Sensation, Experiment und Chance: Was die Wahl von Martin Pfister bedeutet
Es gibt eine eiserne Regel bei Bundesratswahlen: Intern schlägt extern! National- und Ständeräte setzen sich in der Regel gegen Regierungsräte durch. Man wählt im Bundeshaus, was man kennt. Exekutiverfahrung hin oder her. Das musste die damalige Regierungsrätin Karin Keller-Sutter bei ihrer ersten Bundesratskandidatur erfahren, als sie Johann Schneider-Ammann unterlag. Chancenlos blieben auch Heidi Z’graggen gegen Viola Amherd oder Pierre Maudet gegen Ignazio Cassis.

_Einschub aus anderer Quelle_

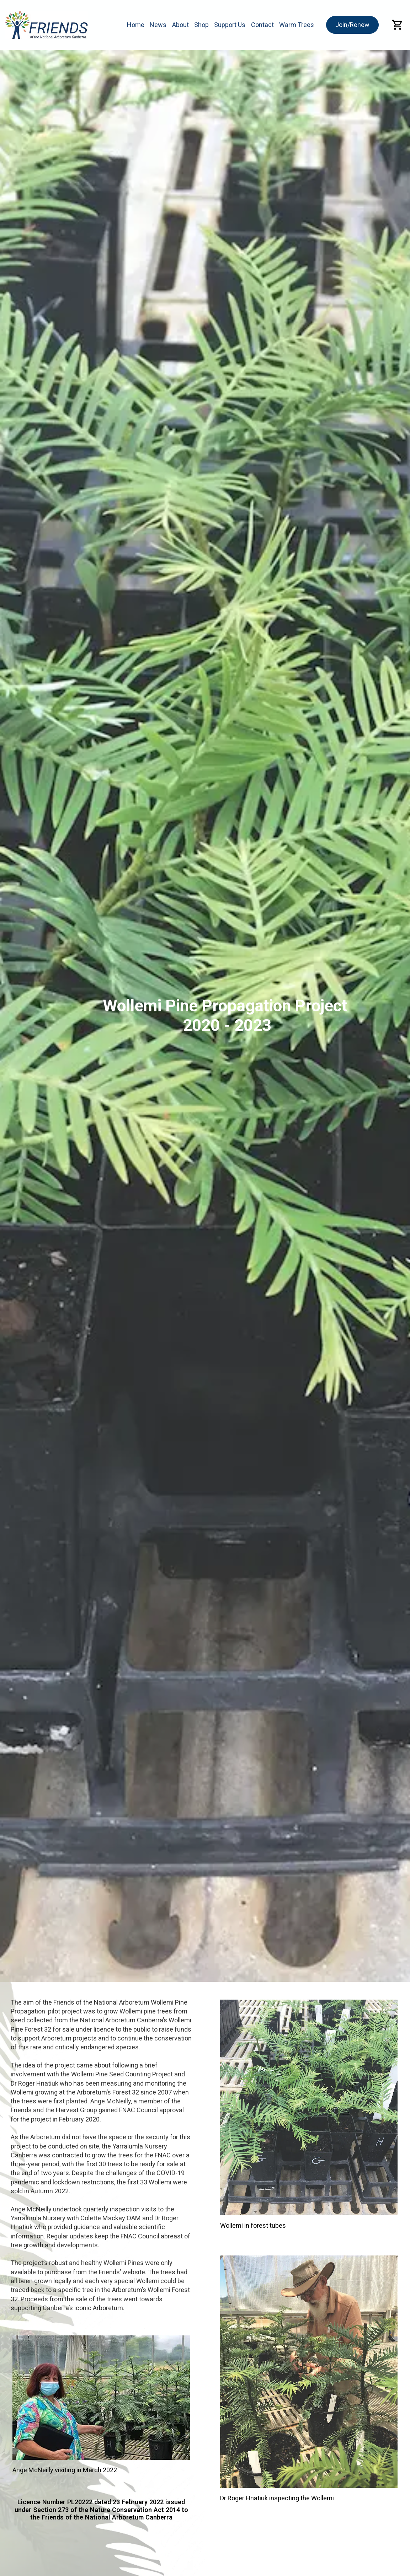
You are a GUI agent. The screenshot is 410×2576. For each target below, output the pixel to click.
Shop (201, 24)
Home (135, 24)
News (158, 24)
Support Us (229, 24)
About (180, 24)
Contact (262, 24)
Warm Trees (296, 24)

Wenn ein Regierungsrat Bundesrat wird, dann wegen einer besonderen Konstellation. Etwa, weil dringend eine Frau gesucht wird, wie es bei Micheline Calmy-Rey oder Ruth Metzler der Fall war, die beide gegen andere Regierungsrätinnen obsiegten. Oder wenn es eine Sprengkandidatin braucht, wie bei der Blocher-Abwahl, als die damalige Bündner Finanzdirektorin Eveline Widmer-Schlumpf in den Bundesrat gewählt worden ist.
Die Wahl des Zuger Regierungsrates Martin Pfister ist historisch gesehen eine Sensation. Sie bricht mit einer eisernen Regel. Und das in einer bemerkenswerten Deutlichkeit.
Der Anti-Ritter-Reflex und die Frauen
Der national praktisch Unbekannte Pfister gewann nicht gegen irgendwen, sondern den Bauernpräsidenten Markus Ritter. Der St.Galler gilt als einflussreichster Parlamentarier. In der Vergangenheit hat Ritter jeweils sehr präzise den Ausgang von Bundesratswahlen vorausgesagt – inklusive Stimmenzahlen. Nur bei seiner eigenen Kandidatur hat sich Ritter verspekuliert. Weshalb? Weil das Parlament lieber solide Langeweile als Ecken und Kanten hat?
Tatsächlich ist Ritter ein ausgesprochener Machtmensch. Selbstbewusst, strategisch versiert und siegesverwöhnt. Respektiert: Ja. Gefürchtet: Ja. Beliebt: Nein.
Der Anti-Ritter-Reflex spielte eine Rolle. Doch als alleinige Begründung für die Wahl Pfisters taugt er nicht. Die beiden Konkurrenten hatten unterschiedliche Profile. Ritter war der konservativere Kandidat, verärgerte Städter und Frauen. Pfister positionierte sich einen Tick progressiver und europafreundlicher.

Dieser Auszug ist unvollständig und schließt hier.